Kerry also said the blame some Americans placed on U.S. servicemen and women was “tragically misplaced.”

“I know that well as one of the four founders of the Vietnam Veterans against the War,” he said, citing inadequate benefits for veterans, as well as homelessness and trauma.

“So when we talk about the lessons of Vietnam – here’s number one: Whether a war is popular or unpopular, we must always – always – treat our returning vets with the dignity and respect they have earned by virtue of their service to the nation.”

Kerry called for Americans to move forward from the war’s lingering pains and divisions.

He recalled working with Sen. John McCain, R-Ariz., to investigate whether any Americans were still alive as POWs, at times climbing into deep pits where planes had crashed looking for human remains. At one point, they even dug under the tomb of Ho Chi Minh investigating a report Americans were captives there in a subterranean prison. Their efforts paved the way for normalization of relations with Vietnam, and the search for remains of Americans missing in action is ongoing.

“This process of accounting tells you something not only about us as Americans and keeping faith those who fall in battle,” he said. “It also tells you something about the incredible openness of the Vietnamese people, who helped us search for the remains of our fallen troops even as the vast majority of theirs, a million strong probably, would never be found. They allowed helicopters to land unannounced in hamlets that brought back bitter memories of the war itself.”

In an onstage talk with Burns, Kerry said he is reminded of Vietnam’s lessons when he is involved in negotiations aiming to end wars in far-flung locales.

Kerry told Burns he had “deep reservations” about an all-volunteer military.

“I think that there should be shared responsibility among all Americans,” he said. “I think that’s one of the best ways that you don’t have wars.”

Though he stopped short of endorsing a draft, he expressed support for some form of national service.

“I think every American ought to find a way to serve somehow,” he said. “It doesn’t have to be in the military. There are plenty of things to do.
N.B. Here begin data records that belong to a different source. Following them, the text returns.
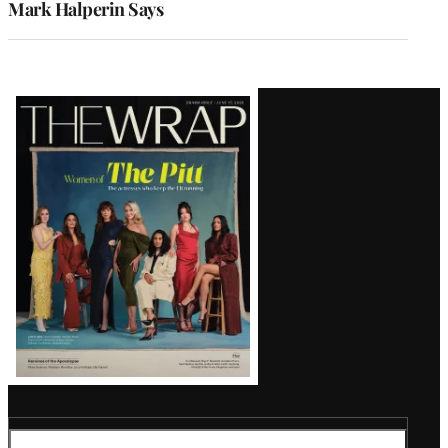
Mark Halperin Says
Latest
Magazine
Issue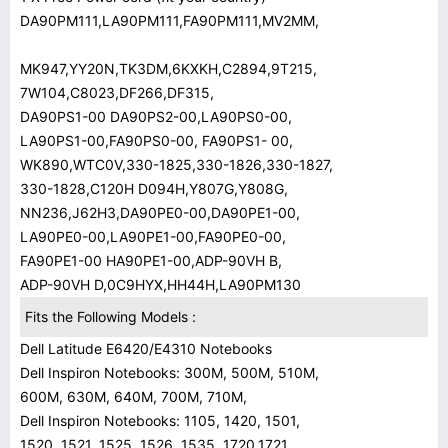
DA90PM111,LA90PM111,FA90PM111,MV2MM,
MK947,YY20N,TK3DM,6KXKH,C2894,9T215,
7W104,C8023,DF266,DF315,
DA90PS1-00 DA90PS2-00,LA90PS0-00,
LA90PS1-00,FA90PS0-00, FA90PS1- 00,
WK890,WTC0V,330-1825,330-1826,330-1827,
330-1828,C120H D094H,Y807G,Y808G,
NN236,J62H3,DA90PE0-00,DA90PE1-00,
LA90PE0-00,LA90PE1-00,FA90PE0-00,
FA90PE1-00 HA90PE1-00,ADP-90VH B,
ADP-90VH D,0C9HYX,HH44H,LA90PM130
Fits the Following Models :
Dell Latitude E6420/E4310 Notebooks
Dell Inspiron Notebooks: 300M, 500M, 510M,
600M, 630M, 640M, 700M, 710M,
Dell Inspiron Notebooks: 1105, 1420, 1501,
1520, 1521, 1525, 1526, 1535, 1720,1721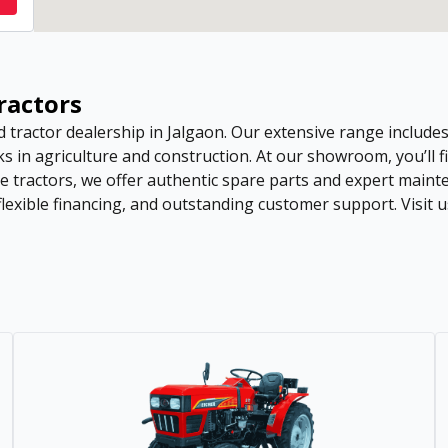
Tractors
d tractor dealership in Jalgaon. Our extensive range includ
s in agriculture and construction. At our showroom, you’ll fi
se tractors, we offer authentic spare parts and expert mai
lexible financing, and outstanding customer support. Visit u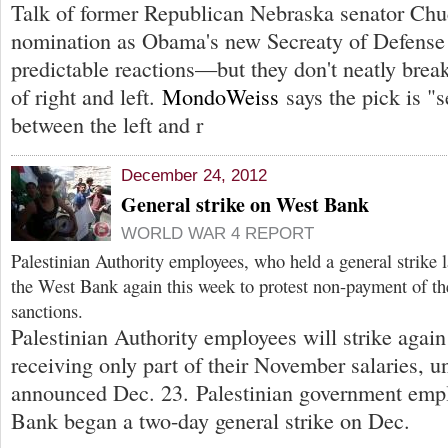
Talk of former Republican Nebraska senator Ch
nomination as Obama's new Secreaty of Defense 
predictable reactions—but they don't neatly brea
of right and left.
MondoWeiss
says the pick is "s
between the left and r
December 24, 2012
General strike on West Bank
WORLD WAR 4 REPORT
Palestinian Authority employees, who held a general strike 
the West Bank again this week to protest non-payment of thei
sanctions.
Palestinian Authority employees will strike again
receiving only part of their November salaries, u
announced Dec. 23. Palestinian government empl
Bank began a two-day general strike on Dec.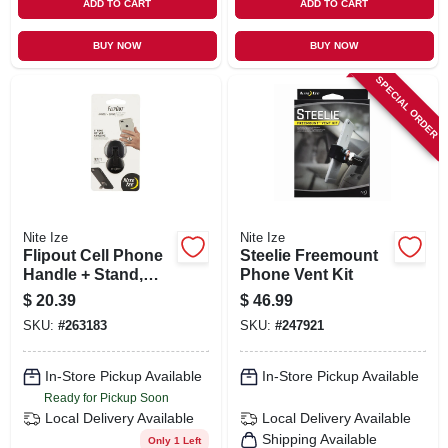
ADD TO CART
ADD TO CART
BUY NOW
BUY NOW
SPECIAL ORDER
Nite Ize
Nite Ize
Flipout Cell Phone
Steelie Freemount
Handle + Stand,
Phone Vent Kit
Black Stainless
$
20.39
$
46.99
Steel
SKU:
#
263183
SKU:
#
247921
In-Store Pickup Available
In-Store Pickup Available
Ready for Pickup Soon
Local Delivery
Available
Local Delivery
Available
Shipping Available
Only 1 Left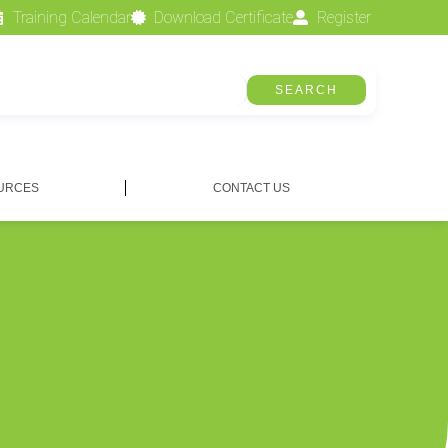
Training Calendar
Download Certificate
Register
SEARCH
URCES
CONTACT US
But I rather like still the idea that everybody ought to give back something.”

Kerry repeated a theme he has frequently mentioned, rooted in his war experience “If you are gonna ask young men and women to go and put their lives on the line, and if not die suffer perhaps grievous injury and live with whatever kind of injury for the rest of their lives, you’d better make damn sure you tried everything possible that is legitimate to first exercise diplomacy and make war the last resort.”

But Kerry said he is not a pacifist, citing the military campaign against the Islamic State in Syria and Iraq.

“We’re living in a period where we have to call on people to go into harm’s way, particularly against Daesh, some other people who threaten us and with whom there is nothing to negotiate,” he said, using the Arabic acronym for the group.

Kerry said he was one of the lucky ones, who returned from Vietnam whole. “I am now in a position of responsibility, to live my beliefs, to live my lessons,” he said.

As Kerry left the stage, a loudspeaker played the ’60s anti-war anthem by Peter, Paul and Mary, “Blowin’ in the Wind.”